11.3.15

o quarto-mudo

Quando Freud disse que veio trazer a peste, algumas pessoas na época riram e desdenharam dos primeiros pilares teóricos por ele apresentados, às quais não parecia haver lógica nem mesmo relevância em suas concepções iniciais acerca de uma etimologia sexual como determinante dos sintomas histéricos. Será exagero dizer que ele veio para os seus (médicos) e eles não o receberam? Mas, não vim aqui para fazer seminário. Gostaria tão somente de introduzir com esta ideia o fato de que a peste ainda tá aí, nos livros de psicanálise, muito certamente, mas também nas experiências que vamos vivendo nesse mundo louco, e, consequentemente, a peste se desvela quando nos colocamos a falar de nossas vivências.

E, claro, quem sou eu para dizer que vim apresentar uma peste nova.  Pelo contrário, os temas aqui abordados são sempre os mesmos. Creio que o ineditismo cabe à presença de leitores como vocês e a linguagem produzida na relação com os filmes, que faz com que certos assuntos não se esgotem. Os temas de hoje não são aqueles que farão da vida uma coisa mais linda, mas são tópicos que apontam para a beleza inevitável da experiência de estarmos aqui. Para falar de afetos, vínculos e morte, escolhi o filme La Stanza Del Figlio (2001) sem saber que ao revê-lo, não saberia bem o que dizer. Na verdade, nunca sei exatamente o que digo aqui, contudo, se não for paranoia minha, creio dizer alguma coisa. Estou lacaniano nessa tarde nublada nível 4+1 da coisa. 
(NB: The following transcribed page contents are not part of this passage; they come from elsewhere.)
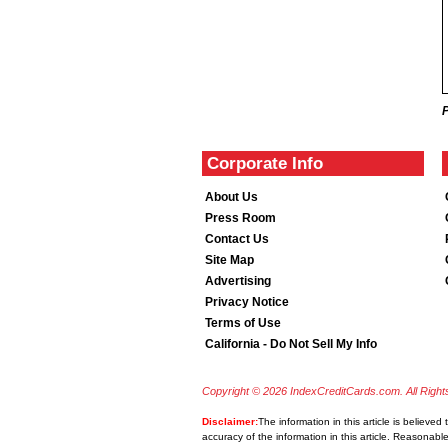
Corporate Info
About Us
Press Room
Contact Us
Site Map
Advertising
Privacy Notice
Terms of Use
California - Do Not Sell My Info
Copyright © 2026 IndexCreditCards.com. All Righ
Disclaimer:
The information in this article is believe
accuracy of the information in this article. Reasonabl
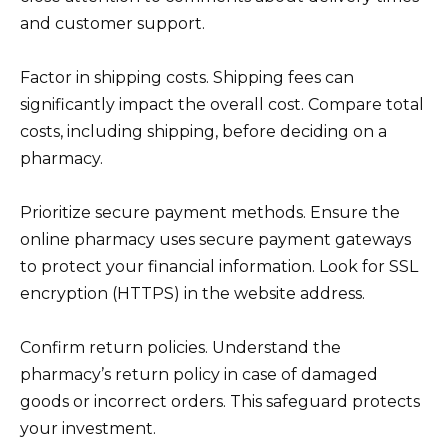
and customer support.
Factor in shipping costs. Shipping fees can
significantly impact the overall cost. Compare total
costs, including shipping, before deciding on a
pharmacy.
Prioritize secure payment methods. Ensure the
online pharmacy uses secure payment gateways
to protect your financial information. Look for SSL
encryption (HTTPS) in the website address.
Confirm return policies. Understand the
pharmacy’s return policy in case of damaged
goods or incorrect orders. This safeguard protects
your investment.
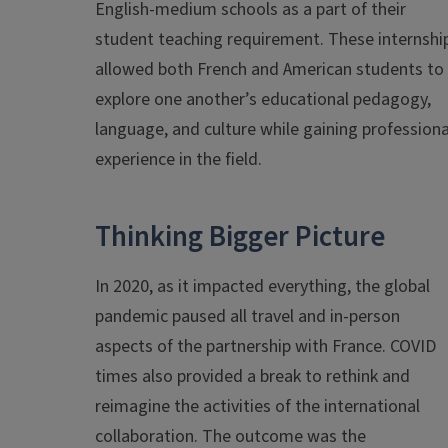
English-medium schools as a part of their
student teaching requirement. These internshi
allowed both French and American students to
explore one another’s educational pedagogy,
language, and culture while gaining professiona
experience in the field.
Thinking Bigger Picture
In 2020, as it impacted everything, the global
pandemic paused all travel and in-person
aspects of the partnership with France. COVID
times also provided a break to rethink and
reimagine the activities of the international
collaboration. The outcome was the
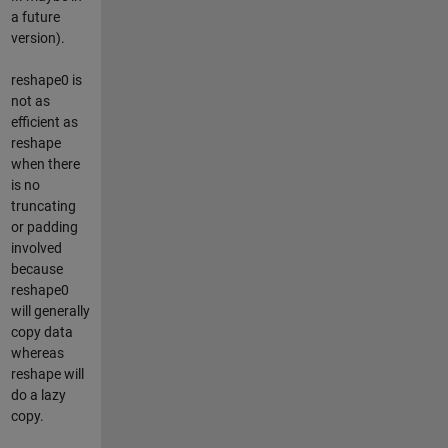
a future
version).
reshape0 is
not as
efficient as
reshape
when there
is no
truncating
or padding
involved
because
reshape0
will generally
copy data
whereas
reshape will
do a lazy
copy.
Este filme dirigido por Nanni Moretti tem como eixo principal algumas experiências vividas por uma família. O principal sujeito em questão, que de certo modo, seria aquele a ser tomado para análise, é Giovanni | vide diretor |, o pai, que antes de ser analisado, era primordialmente o analista de alguns falantes. Sua casa tinha um compartimento utilizado como consultório, e, ademais, ali viviam a esposa Paola | Laura Morante | e os filhos Andrea | Giuseppe Sanfelice | e Irene | Jasmine Trinca |. Apresentações feitas, vale ressaltar que a história tem início com uma dúvida colocada em cena: quem roubou um fóssil? Acredito que os jovens da tua cidade, como os de minha, realizam delitos piores. Anyway, seria Andrea culpado ou inocente? 
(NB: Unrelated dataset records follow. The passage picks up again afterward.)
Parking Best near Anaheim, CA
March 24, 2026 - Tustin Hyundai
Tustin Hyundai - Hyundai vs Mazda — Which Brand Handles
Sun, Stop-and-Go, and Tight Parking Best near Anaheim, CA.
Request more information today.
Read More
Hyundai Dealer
A questão inicial é quanto a quem esta com a verdade. Os adolescentes e seus pais são chamados a dar testemunho de inocência, e os argumentos apresentados não nos permitem entender quem é o "autor do crime". É possível desde já inferir que o roubo é apenas um apêndice ao filme quando o que estava realmente em jogo era a questão da verdade acerca do valor essencial de estar em família. E refiro-me ao “essencial” não como aquilo que não pode faltar, pois se assim fosse, tudo pareceria doutrinário. Faço menção, de fato, ao essencial como ‘essência’, tendo em vista que este núcleo é formador de pessoas e o quanto as mesmas se aproximam ou se repelem entre elas faz com que a experiência de estar juntos nunca seja sentida com neutralidade.
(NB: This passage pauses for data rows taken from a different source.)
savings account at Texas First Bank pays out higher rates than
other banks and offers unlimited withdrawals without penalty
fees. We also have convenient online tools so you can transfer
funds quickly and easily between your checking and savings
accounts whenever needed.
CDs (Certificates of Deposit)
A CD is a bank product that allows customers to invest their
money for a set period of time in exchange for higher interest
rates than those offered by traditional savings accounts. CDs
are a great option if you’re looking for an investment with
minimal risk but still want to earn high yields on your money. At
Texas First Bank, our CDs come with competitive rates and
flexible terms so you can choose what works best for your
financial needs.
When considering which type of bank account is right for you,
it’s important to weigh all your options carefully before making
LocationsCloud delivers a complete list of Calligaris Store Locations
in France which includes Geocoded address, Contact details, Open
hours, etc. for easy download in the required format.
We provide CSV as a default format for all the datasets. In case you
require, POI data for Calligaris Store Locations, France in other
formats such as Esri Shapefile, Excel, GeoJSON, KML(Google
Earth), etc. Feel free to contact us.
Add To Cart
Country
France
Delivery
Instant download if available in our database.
Acompanhamos no filme alguns fragmentos de sessões de análise em que nos é mostrada a singularidade dos “temas de sempre” de cada analisante. Contudo, o que se sobressai é a relação familiar de Giovanni, mostrada de uma forma tão natural que fica-nos a impressão de ser co-testemunha de parte da rotina de uma família comum. Acompanhar fragmentos da vida daqueles quatro membros desperta-nos afetos provenientes das lembranças que temos do que é estar reunido com pessoas que desde muito cedo nos encheram de nomeações, para o bem ou o contrário. Ainda quando filmadas algumas cenas deles separadamente, é formado em nossa cabeça o entendimento de que eles estão unidos por algum laço. Estar em família talvez seja isso.

Pois bem, não é de um documentário “como se vive em núcleo italiano” de que se trata, mas sim de uma história marcada pelo fatídico tema da morte. Pois numa manhã de domingo em que Giovanni é chamado a atender um paciente em domicílio, Andrea retira-se para um passeio em que mergulharia com amigos, ocasião esta em que ele morre afogado. Gostaria de esclarecer que não tenho como descrever os principais eventos que se sucederam, e quaisquer iniciativas para uma análise descritiva deste filme a mim parecem inviáveis, uma vez que todo o desenvolvimento da história retrata propriamente a atmosfera deixada pela perda de um ente amado. Ainda com este entendimento em vista, devo ressaltar que a principal dificuldade em analisar esta obra esta em encontrar palavras que produzam uma compreensão mínima do que é a angústia. 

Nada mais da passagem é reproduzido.